View Single Post
  #16  
Old 05-06-2011, 12:53 AM
mr_Goodbomb mr_Goodbomb is offline
Member
 
Join Date: Aug 2009
Posts: 64
Default

Quote:
Originally Posted by funkychinaman View Post
I wonder why they picked THIS fake trailer to make a full movie out of. It wasn't even included in the version of Grindhouse I saw in the theater. Of all the fake trailers, Machete was the obvious favorite to be made into a feature, but come on, Werewolf Women of the SS must've been (an albeit, distant) second.

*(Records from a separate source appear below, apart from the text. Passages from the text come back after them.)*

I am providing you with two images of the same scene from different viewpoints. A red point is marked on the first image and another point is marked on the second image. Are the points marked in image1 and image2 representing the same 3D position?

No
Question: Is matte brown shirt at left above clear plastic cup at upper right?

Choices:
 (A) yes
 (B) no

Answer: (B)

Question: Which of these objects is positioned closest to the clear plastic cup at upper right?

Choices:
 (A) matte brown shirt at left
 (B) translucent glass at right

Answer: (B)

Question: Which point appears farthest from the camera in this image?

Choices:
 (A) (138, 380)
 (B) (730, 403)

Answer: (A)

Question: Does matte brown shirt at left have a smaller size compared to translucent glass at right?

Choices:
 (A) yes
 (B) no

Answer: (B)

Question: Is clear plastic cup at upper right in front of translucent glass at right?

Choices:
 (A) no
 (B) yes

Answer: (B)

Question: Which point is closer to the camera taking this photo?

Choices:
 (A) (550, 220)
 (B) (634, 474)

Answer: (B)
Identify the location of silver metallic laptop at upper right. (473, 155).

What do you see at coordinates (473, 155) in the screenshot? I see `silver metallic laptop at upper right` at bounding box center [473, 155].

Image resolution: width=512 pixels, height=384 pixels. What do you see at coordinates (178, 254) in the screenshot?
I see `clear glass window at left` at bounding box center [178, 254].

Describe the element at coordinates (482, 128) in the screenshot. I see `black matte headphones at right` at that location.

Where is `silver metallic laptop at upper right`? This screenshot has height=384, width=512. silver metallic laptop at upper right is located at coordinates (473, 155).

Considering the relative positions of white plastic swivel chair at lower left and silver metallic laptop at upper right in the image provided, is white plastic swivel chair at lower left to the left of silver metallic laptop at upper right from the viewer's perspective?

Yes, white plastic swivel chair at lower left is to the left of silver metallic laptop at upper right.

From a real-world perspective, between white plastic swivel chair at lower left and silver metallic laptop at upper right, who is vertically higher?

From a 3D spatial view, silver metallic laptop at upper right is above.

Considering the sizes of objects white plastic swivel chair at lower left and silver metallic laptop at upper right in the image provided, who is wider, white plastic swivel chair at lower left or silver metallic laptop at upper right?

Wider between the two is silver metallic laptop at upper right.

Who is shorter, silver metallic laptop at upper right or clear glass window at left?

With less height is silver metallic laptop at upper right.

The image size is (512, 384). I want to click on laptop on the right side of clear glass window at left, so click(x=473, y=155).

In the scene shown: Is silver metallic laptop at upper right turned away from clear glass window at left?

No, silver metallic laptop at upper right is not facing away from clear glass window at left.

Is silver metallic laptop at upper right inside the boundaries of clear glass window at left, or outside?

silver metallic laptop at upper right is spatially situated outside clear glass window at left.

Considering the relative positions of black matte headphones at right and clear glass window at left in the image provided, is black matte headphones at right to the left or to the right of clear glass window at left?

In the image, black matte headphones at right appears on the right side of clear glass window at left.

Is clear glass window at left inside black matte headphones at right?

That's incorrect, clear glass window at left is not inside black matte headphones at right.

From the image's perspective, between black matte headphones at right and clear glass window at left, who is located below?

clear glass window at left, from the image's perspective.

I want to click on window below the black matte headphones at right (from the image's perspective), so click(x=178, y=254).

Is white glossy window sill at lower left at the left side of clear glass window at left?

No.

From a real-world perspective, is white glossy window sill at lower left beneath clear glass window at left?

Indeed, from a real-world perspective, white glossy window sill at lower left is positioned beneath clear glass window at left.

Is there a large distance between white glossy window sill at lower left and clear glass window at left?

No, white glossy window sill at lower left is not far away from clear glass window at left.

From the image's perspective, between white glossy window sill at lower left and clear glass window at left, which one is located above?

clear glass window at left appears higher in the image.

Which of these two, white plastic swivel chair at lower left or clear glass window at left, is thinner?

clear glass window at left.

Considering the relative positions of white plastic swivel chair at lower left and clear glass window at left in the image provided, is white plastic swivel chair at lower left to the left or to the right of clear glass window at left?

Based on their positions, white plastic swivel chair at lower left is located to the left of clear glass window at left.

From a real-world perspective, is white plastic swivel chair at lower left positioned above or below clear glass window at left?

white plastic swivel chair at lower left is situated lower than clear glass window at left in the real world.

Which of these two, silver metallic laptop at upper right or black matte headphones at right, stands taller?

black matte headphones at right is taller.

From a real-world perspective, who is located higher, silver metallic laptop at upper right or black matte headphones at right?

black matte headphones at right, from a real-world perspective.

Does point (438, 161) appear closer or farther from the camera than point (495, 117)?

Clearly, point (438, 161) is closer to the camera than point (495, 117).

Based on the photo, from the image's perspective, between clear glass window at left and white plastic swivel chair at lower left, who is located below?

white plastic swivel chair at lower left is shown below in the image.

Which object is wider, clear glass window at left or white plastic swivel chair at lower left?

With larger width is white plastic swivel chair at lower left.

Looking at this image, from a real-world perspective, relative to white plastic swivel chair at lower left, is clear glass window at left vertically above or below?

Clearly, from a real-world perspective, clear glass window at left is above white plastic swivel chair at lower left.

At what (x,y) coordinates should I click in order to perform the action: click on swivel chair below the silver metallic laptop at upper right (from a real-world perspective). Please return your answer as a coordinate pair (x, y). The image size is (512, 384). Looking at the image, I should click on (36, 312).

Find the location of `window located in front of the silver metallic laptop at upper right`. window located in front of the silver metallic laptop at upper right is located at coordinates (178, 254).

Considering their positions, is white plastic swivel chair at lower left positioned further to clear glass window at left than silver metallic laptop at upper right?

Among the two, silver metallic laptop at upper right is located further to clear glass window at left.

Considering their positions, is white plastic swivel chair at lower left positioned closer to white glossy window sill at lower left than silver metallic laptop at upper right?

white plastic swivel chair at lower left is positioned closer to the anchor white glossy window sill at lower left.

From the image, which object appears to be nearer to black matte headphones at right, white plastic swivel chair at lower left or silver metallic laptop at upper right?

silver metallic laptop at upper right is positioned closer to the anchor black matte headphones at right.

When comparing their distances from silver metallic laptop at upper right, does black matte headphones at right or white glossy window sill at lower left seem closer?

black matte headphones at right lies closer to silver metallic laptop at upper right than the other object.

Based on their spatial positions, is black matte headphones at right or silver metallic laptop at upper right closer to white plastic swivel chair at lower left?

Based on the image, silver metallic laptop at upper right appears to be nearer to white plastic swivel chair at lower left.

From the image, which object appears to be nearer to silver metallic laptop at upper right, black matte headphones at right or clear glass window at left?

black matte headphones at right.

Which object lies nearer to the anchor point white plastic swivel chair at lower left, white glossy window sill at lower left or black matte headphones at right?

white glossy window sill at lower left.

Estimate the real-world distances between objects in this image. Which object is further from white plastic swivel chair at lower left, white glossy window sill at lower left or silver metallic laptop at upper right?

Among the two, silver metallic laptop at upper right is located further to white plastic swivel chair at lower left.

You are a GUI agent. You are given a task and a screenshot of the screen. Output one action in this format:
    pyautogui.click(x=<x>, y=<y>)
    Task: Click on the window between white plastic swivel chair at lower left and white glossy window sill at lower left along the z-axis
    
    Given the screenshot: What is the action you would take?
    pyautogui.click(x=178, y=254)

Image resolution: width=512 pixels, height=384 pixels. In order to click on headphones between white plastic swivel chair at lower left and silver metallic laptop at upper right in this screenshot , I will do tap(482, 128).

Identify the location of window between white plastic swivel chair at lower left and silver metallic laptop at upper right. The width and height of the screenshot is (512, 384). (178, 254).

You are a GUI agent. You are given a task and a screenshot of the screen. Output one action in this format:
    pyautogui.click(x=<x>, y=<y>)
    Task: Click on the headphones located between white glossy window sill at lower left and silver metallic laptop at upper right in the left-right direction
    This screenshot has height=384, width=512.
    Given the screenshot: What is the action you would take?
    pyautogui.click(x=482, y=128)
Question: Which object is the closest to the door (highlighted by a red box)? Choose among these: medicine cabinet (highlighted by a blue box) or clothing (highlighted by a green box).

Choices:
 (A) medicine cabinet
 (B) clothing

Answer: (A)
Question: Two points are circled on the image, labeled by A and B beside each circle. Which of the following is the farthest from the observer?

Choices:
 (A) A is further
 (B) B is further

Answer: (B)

The other Grindhouse trailers were written and directed by well-known directors on very high budgets (the Thanksgiving trailer, for example, was a $900,000 project, which is considerably higher than many feature length independent films). Those directors, in many cases, have the means to produce those films if interest is shown, Rodriguez being the most likely of them due to his long list of successful films and well-known ability to produce a highly-regarded film on a relatively small budget. Some of the trailers didn't attempt to piece together enough of a narrative to be constructed into a feature length without the film being flat (the Don't trailer, for example, was based on a number of trailers that made the film seems fantastical and created a narrative that wasn't true to the film in order to garner interest based on shock and violence, Suspiria comes to mind, as well as The Living Dead at Manchester Morgue). Others were clearly imitating other films (Thanksgiving, Halloween and Friday the 13th, Werewolf Women of the SS, Ilsa, and the historical Werwolf plan).

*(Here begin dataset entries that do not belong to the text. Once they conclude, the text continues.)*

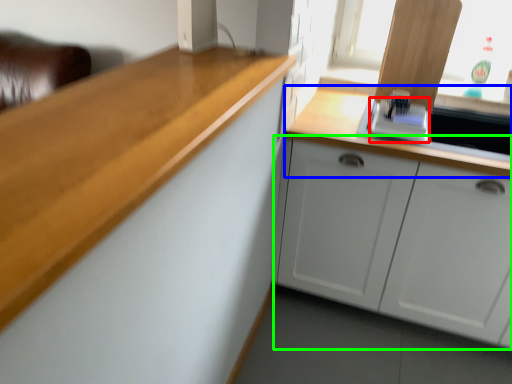 Question: Which object is the closest to the appliance (highlighted by a red box)? Choose among these: countertop (highlighted by a blue box) or cabinetry (highlighted by a green box).

Choices:
 (A) countertop
 (B) cabinetry

Answer: (A) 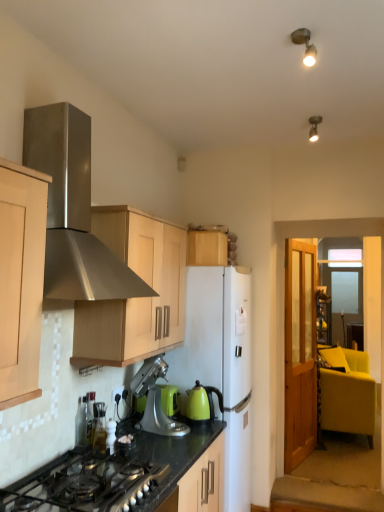 This screenshot has width=384, height=512. Identify the location of free point in front of green matte kettle at center, the 1th kitchen appliance in the right-to-left sequence. (200, 432). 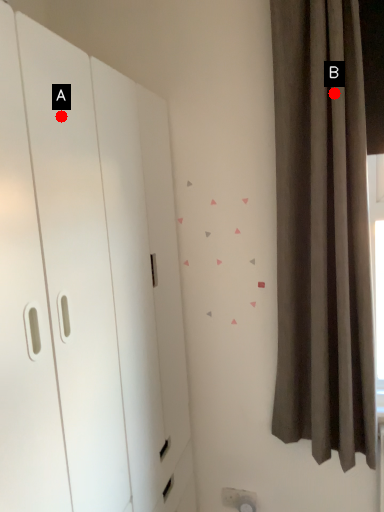 Question: Two points are circled on the image, labeled by A and B beside each circle. Which of the following is the closest to the observer?

Choices:
 (A) A is closer
 (B) B is closer

Answer: (A) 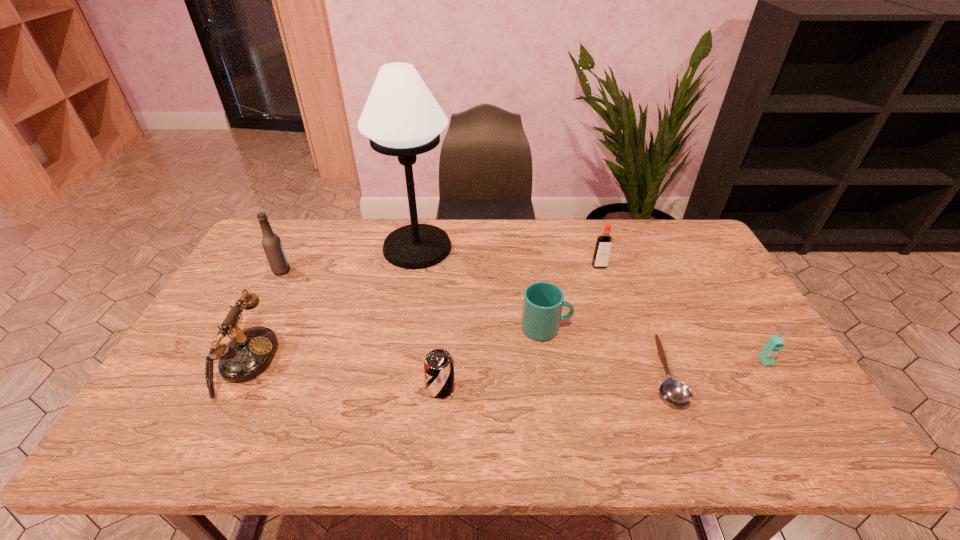 At what (x,y) coordinates should I click in order to perform the action: click on object that is at the right edge. Please return your answer as a coordinate pair (x, y). Looking at the image, I should click on (775, 343).

In the image, there is a desktop. Where is `free space at the far edge`? This screenshot has width=960, height=540. free space at the far edge is located at coordinates (383, 246).

Find the location of a particular element. Image resolution: width=960 pixels, height=540 pixels. free space at the near edge of the desktop is located at coordinates (385, 449).

Locate an element on the screen. This screenshot has width=960, height=540. free region at the left edge of the desktop is located at coordinates (229, 294).

The image size is (960, 540). I want to click on vacant area at the near left corner, so click(x=159, y=441).

Where is `blank space at the far right corner of the desktop`? This screenshot has width=960, height=540. blank space at the far right corner of the desktop is located at coordinates (670, 226).

The height and width of the screenshot is (540, 960). In order to click on free spot between the sixth object from left to right and the second tallest object in this screenshot , I will do `click(441, 268)`.

This screenshot has height=540, width=960. Find the location of `free space between the sixth object from left to right and the ladle`. free space between the sixth object from left to right and the ladle is located at coordinates (632, 319).

You are a GUI agent. You are given a task and a screenshot of the screen. Output one action in this format:
    pyautogui.click(x=<x>, y=<y>)
    Task: Click on the free area in between the fifth object from left to right and the beer bottle
    The image size is (960, 540).
    Given the screenshot: What is the action you would take?
    pyautogui.click(x=414, y=300)

The image size is (960, 540). What are the coordinates of `free space between the cellular telephone and the fourth object from right to left` in the screenshot? It's located at [656, 345]. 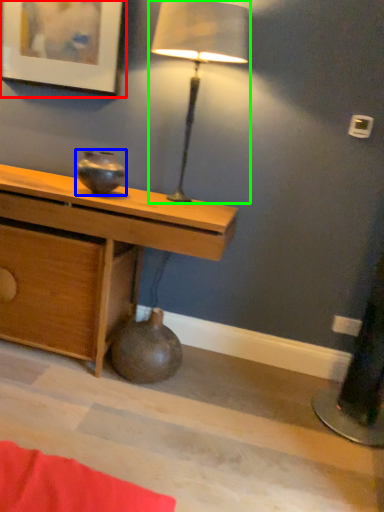 Question: Which object is the farthest from picture frame (highlighted by a red box)? Choose among these: vase (highlighted by a blue box) or lamp (highlighted by a green box).

Choices:
 (A) vase
 (B) lamp

Answer: (A) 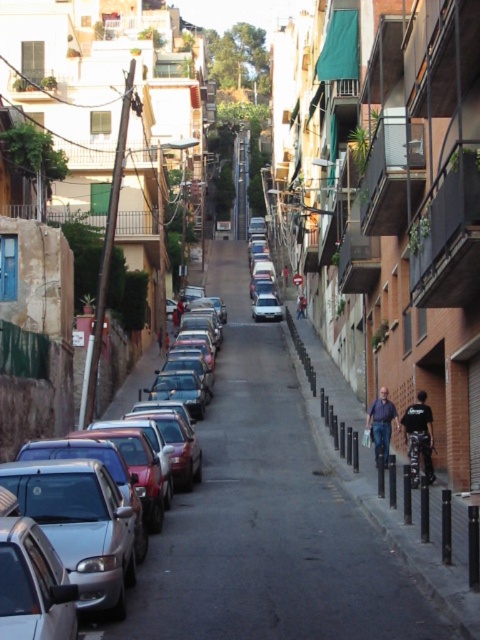 You are standing at the entrance of the street and want to find the black leather jacket at lower right. According to the coordinates given, in which direction should you look to locate it?

The black leather jacket at lower right is located at coordinates point (419,436), which means it is positioned towards the lower right side of the scene. Since you are at the entrance, facing the street which slopes upwards, you should look towards the lower right direction to find it.

You are a delivery person needing to place a package on the black leather jacket at lower right. The shiny silver sedan at left is blocking the path. Can you reach the jacket without moving the car?

The shiny silver sedan at left is located below the black leather jacket at lower right, so you can reach the jacket without moving the car by going around the sedan.

You are a photographer standing on the street and want to take a photo of both the black leather jacket at lower right and the dark blue jeans at right. Which object should you focus on first to ensure both are in sharp focus?

You should focus on the black leather jacket at lower right first because it is closer to you than the dark blue jeans at right. By focusing on the closer object, the farther one may still be in focus depending on the depth of field. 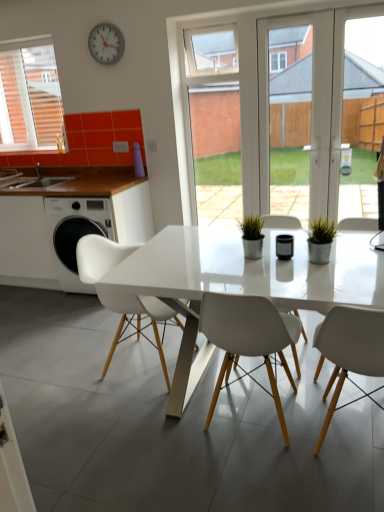 Locate an element on the screen. This screenshot has height=512, width=384. vacant space that is to the left of black glossy pen holder at center is located at coordinates (236, 261). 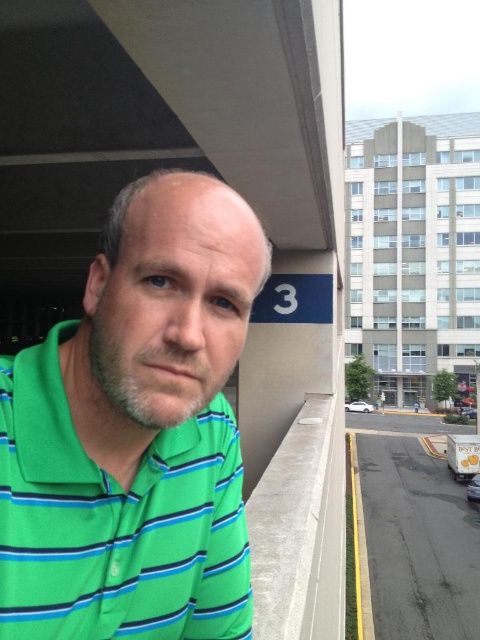 Does white glossy van at lower right have a greater height compared to white matte car at lower right?

Yes, white glossy van at lower right is taller than white matte car at lower right.

The height and width of the screenshot is (640, 480). Identify the location of white glossy van at lower right. (474, 488).

Image resolution: width=480 pixels, height=640 pixels. Identify the location of white glossy van at lower right. (474, 488).

Is green striped polo shirt at left to the right of white matte car at lower right from the viewer's perspective?

In fact, green striped polo shirt at left is to the left of white matte car at lower right.

Between point (94, 330) and point (354, 403), which one is positioned in front?

Point (94, 330) is in front.

Does point (28, 464) come farther from viewer compared to point (345, 404)?

No, it is in front of (345, 404).

This screenshot has height=640, width=480. Find the location of `green striped polo shirt at left`. green striped polo shirt at left is located at coordinates (134, 433).

Who is taller, green striped polo shirt at left or white glossy van at lower right?

With more height is white glossy van at lower right.

Is point (145, 435) positioned in front of point (475, 500)?

Yes, point (145, 435) is in front of point (475, 500).

This screenshot has height=640, width=480. Find the location of `green striped polo shirt at left`. green striped polo shirt at left is located at coordinates (134, 433).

Hobo With A Shotgun, however, was selected out of a number of similar fake trailers in a contest to be shown on the DVD and in Canadian theaters. The film was created in Canada, where production costs are much lower, using mostly unknown talent and independent, young crew. The assumption is that it went over well in Canadian theaters, the producers approached them about turning it into a feature as the narrative was simple and costs would be low in the director's (and audience's) native Canada, and, as the exploitation film formula dictates, bringing on a single, older name actor to play the title character. The differences between the actual production of this film and Machete, despite genre similarities, are night and day.

Quote:
Originally Posted by funkychinaman View Post
I'd call it a B movie, but that's an insult to B movies. Machete has Danny Trejo, De Niro, Jessica Alba and Jeff Fahey, this movie has Rutger Hauer and... that guy from Trailer Park Boys. It felt like a student film. A student film starring Rutger Hauer.

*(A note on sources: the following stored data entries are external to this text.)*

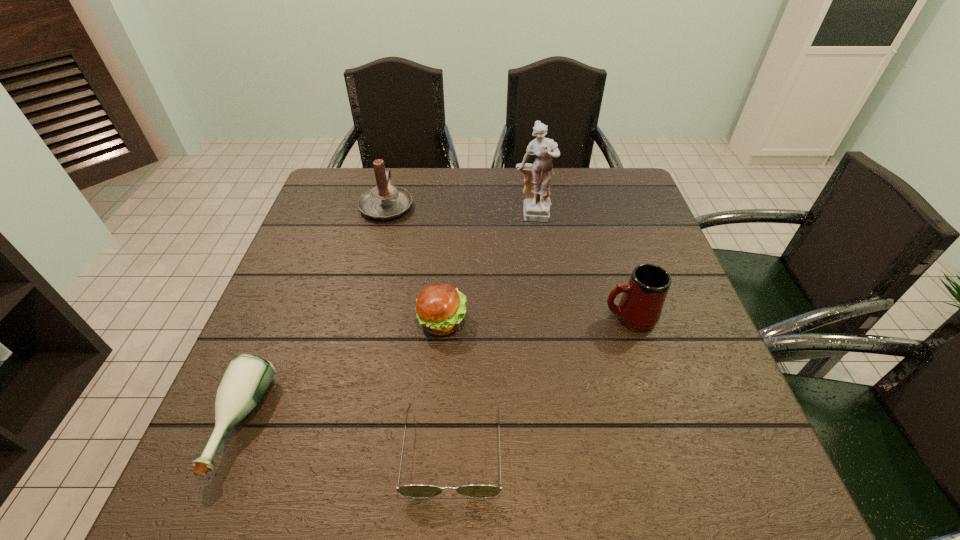 Locate an element on the screen. empty space that is in between the second object from left to right and the second object from right to left is located at coordinates (459, 211).

The height and width of the screenshot is (540, 960). In order to click on vacant area that lies between the fifth shortest object and the fourth shortest object in this screenshot , I will do `click(508, 261)`.

Locate an element on the screen. object that is the fifth nearest to the hamburger is located at coordinates (640, 307).

This screenshot has width=960, height=540. I want to click on object that can be found as the closest to the mug, so click(x=536, y=206).

You are a GUI agent. You are given a task and a screenshot of the screen. Output one action in this format:
    pyautogui.click(x=<x>, y=<y>)
    Task: Click on the free space in the image that satisfies the following two spatial constraints: 1. on the back side of the hamburger; 2. on the left side of the bottle
    
    Given the screenshot: What is the action you would take?
    pyautogui.click(x=283, y=321)

The width and height of the screenshot is (960, 540). In order to click on vacant space that satisfies the following two spatial constraints: 1. on the back side of the hamburger; 2. on the right side of the leftmost object in this screenshot , I will do `click(283, 321)`. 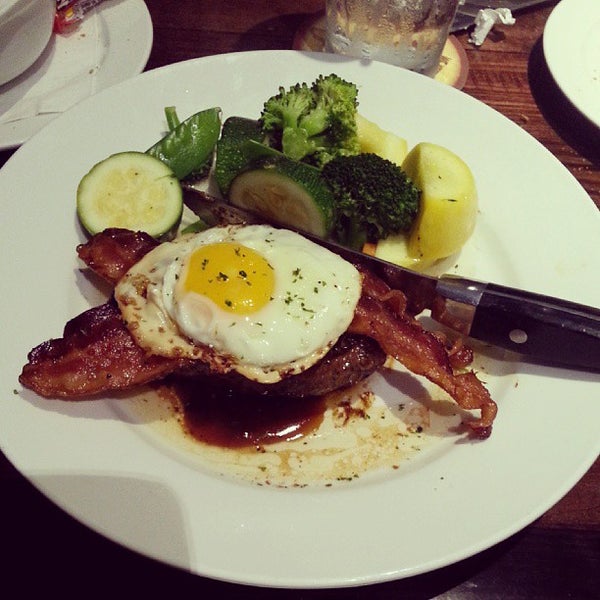 Locate an element on the screen. The image size is (600, 600). plate is located at coordinates (127, 45), (143, 112), (562, 57).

Machete is not a B movie. To say that Machete is a B movie and then follow it with a laundry list of A-list actors just demonstrates that someone has been fooled. Hobo With A Shotgun was a relatively low-budget film, using a single name actor and a few quick, cheap cameos. It thrived on shock value and violence and takes itself as seriously as any exploitation movie during the hayday of the genre did. Machete is a farce, taking high production values, high budget production costs, high-end acting talent, and dressing it up as a low-brow, low-rent B movie. The reason Machete takes itself less seriously is because it is not what it pretends to be, and everyone involved knows that.